This may be indicative of an industry that’s taking a more integrated approach to improving subrogation outcomes by pairing automation with broader recovery strategies and workforce enablement. It also suggests carriers aren’t questioning whether subrogation needs to evolve -- they're focused on how to evolve it in a way that improves outcomes without weakening the expertise, accountability, and judgment the function depends on.

Figure 13

The data around subrogation teams' AI readiness reinforces this point. Nearly every study participant (96%) said their teams are either somewhat comfortable or very comfortable using AI-guided workflows or decision-support tools. Experienced and newer staff were also described as broadly supportive or receptive to adopting new technology, challenging the assumption that AI adoption will be slowed primarily by frontline resistance.

But readiness doesn't mean carriers are looking to automate subrogation indiscriminately – rather, the data indicates a more nuanced adoption environment. Insurers want AI that helps them do the work better, not simply move the work elsewhere or remove people from the process. They're focused on strengthening internal capacity, improving consistency, and giving teams better guidance at the moments where decisions have the greatest impact.

That distinction matters because the considerations around AI adoption are important. Privacy risks were cited by 88% of respondents, followed by accuracy or liability exposure at 54%, ethical considerations at 51%, and concern about replacing human judgment at 45%.

Figure 14

These barriers are less indicative of resistance and more reflective of the standards carriers expect AI-enabled tools to meet. Subrogation is judgment-intensive work and teams still need to assess liability, interpret estimates, evaluate documentation, negotiate effectively, and decide when escalation is warranted. The opportunity isn't for AI to replace subrogation expertise, but to make it more scalable, consistent, and actionable.

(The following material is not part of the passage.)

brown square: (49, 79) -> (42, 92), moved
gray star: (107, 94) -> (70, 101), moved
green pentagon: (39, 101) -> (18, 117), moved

The Next Era of Subrogation: Timeliness and Consistency

The future of success of subrogation teams is predicated on how insurers address several key challenges: rising claim complexity, shifting workforce experience, growing arbitration demands, and the need to identify recovery opportunities earlier and more consistently.

Key findings from The Future of Auto Subrogation Claims Operations underscore the opportunity to turn subrogation from a reactive recovery function into a more connected, data-driven performance lever. The data shows that carriers have recognized this new reality and understand the importance of investing in the right people, processes, and technology to support this next phase of growth.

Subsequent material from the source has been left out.